1.   Describe how you can get started investing.

2.   Explain what is meant when a market is described as a Bull Market.

3.   Explain what is meant when a market is described as a Bear Market.

4.   Describe the process of making a transaction (buying or selling a security) in the securities markets.

5.   Identify four sources of investment information available to investors in New Zealand.

6.   At the start of the year I invest in a share that costs $10.00. At the end of the year I receive a dividend from the company of $1.00 and when I sell the share the price has risen to $11.50. Calculate the Total Return I will have received on my investment:

7.   At the start of the year I invest in a share that costs $20.00. At the end of the year I receive a dividend from the company of $5.00 but when I sell the share the price has fallen to $19.00. Calculate the Total Return I will have received on my investment:

8.   The Storehouse Ltd’s financial results for the financial year ending 31 May 2018 show sales of $5,000,000 and a net profit of $750,000. The company has 1,500,000 shares issued and the directors agreed to pay a dividend equivalent to half of the profits. The shares of The Storehouse are currently selling for $5.00 per share on the NZX.

a.   What is The Storehouse’s Net Profit Margin?

b.   What is The Storehouse’s Return on Equity?

c.   Calculate The Storehouse’s Earnings per Share (EPS).

d.   Calculate The Storehouse’s Dividend Yield.

e.   What is The Storehouse’s Price Earnings (P/E) ratio?

9.   Challenge Corporation’s financial results for the financial year ending 31 March 2017 show sales of $1,000,000 and a net profit of $150,000. The company has 250,000 shares issued and the directors agreed to pay a dividend equivalent to two thirds of the profits. The shares of Challenge are currently selling for $3.00 per share on the NZX.

a.   What is Challenge’s Net Profit Margin?

b.   What is Challenge’s Return on Equity?

c.   Calculate Challenge’s Earnings per Share (EPS).

d.   Calculate Challenge’s Dividend Yield.

e.   What is Challenge’s Price Earnings (P/E) ratio?

10. Explain what the P/E ratio means to The Storehouse or Challenge Corporation.

11. What type of investor would most likely be attracted to The Storehouse’s shares? Explain why.

12. The Storehouse provides imputation credits to its shareholders when it pays its dividends. Explain how imputation credits benefit its shareholders.

13. The Storehouse Ltd borrows money both from its bank and from the bond market. Describe what a “bond” is and how it might be valued.

14. Exactly a year ago Challenge Corporation borrowed $25,000,000 through a 7-year bond

issue.
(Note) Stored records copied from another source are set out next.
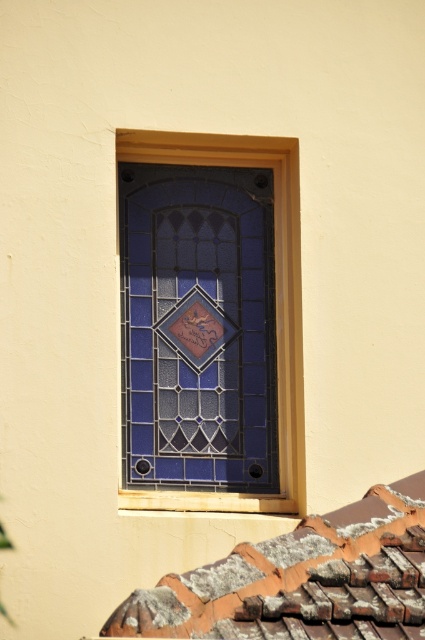 You are an architect examining the building exterior. You notice the rusty clay tiles at lower right and the blue stained glass at center. Which object is shorter in height?

The rusty clay tiles at lower right is not as tall as the blue stained glass at center, so the rusty clay tiles at lower right is shorter in height.

You are a window cleaner standing at the base of the building. You need to clean both the rusty clay tiles at lower right and the blue stained glass at center. Given that your ladder can reach up to 6 meters, can you safely clean both areas without moving the ladder?

The rusty clay tiles at lower right and blue stained glass at center are 6.42 meters apart. Since your ladder only reaches up to 6 meters, you cannot safely clean both areas without moving the ladder because the distance between them exceeds the ladder height limit.

You are standing in front of the building and want to touch the rusty clay tiles at lower right and the blue stained glass at center. Which object can you reach first without moving your position?

The rusty clay tiles at lower right can be reached first because they are closer to the viewer than the blue stained glass at center.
The face value (and sale price) of each bond was $1,000 and the coupon rate on each bond was 9% p.a. Interest on the bond is paid semi-annually.

a.   Calculate the amount of each interest payment on the bond.

b.   The current market price of each Challenge Corporation bond is $1,100.00. What does this tell you about market interest rates?

c.    If I bought one of Challenge Corporation’s bonds at par when it was first issued and sold it today, what would be the approximate return on my investment?

15. Briefly explain one advantage and one disadvantage of margin trading.

16. You have now decided to become a margin trader. You have purchased 10,000 shares in

Challenge Corporation at a price of $3.00 per share. To achieve this you have used $15,000 of your own money and borrowed the rest at an interest rate of 10% p.a. Calculate the return on your investment after a year if Challenge’s share price had risen to $3.50 per share.

17. Explain the difference between an investment in Real Estate and an investment in Corporate Bonds in terms of their relative risk.

18. Describe the advantages of investing in managed funds.

19. What considerations should you take into account when selecting a managed fund to invest in?

20. Discuss why the past performance of a ‘managed fund’ may not be a sound predictor of its future performance.

21. Identify the three financial statements issued annually by most major companies in New Zealand.

22. Describe what the term “accrual accounting” means

23. Tim has decided to open a conservation themed, outdoor adventure tourist business –

Tim’s Trips. He began business on 1 June 2017. The following transactions occurred during the first month of business:

i.       Tim opened a business cheque account and deposited $50,000 (being his equity) in it.

ii.       He paid cash for equipment costing $9,700.

iii.       He purchased some inventory (material about the environment) on credit for $7,500.

iv.       He bought four weeks of advertising on the local radio station for $1,600 on credit. The advertising starts on 15 January.

v.       He deposited $6,000 from cash sales into the business cheque account. The goods (being inventory) had cost $2,500.

vi.       He paid insurance expense of $200 for January.

vii.       Credit sales for January were $1,500 of which $1,000 were collected or subsequently received in cash during the month. The goods sold (being inventory) cost $500.

viii.       He took inventory worth $500 for his personal use.

ix.       He purchased a delivery vehicle for $15,000 cash, to be used for business purposes only.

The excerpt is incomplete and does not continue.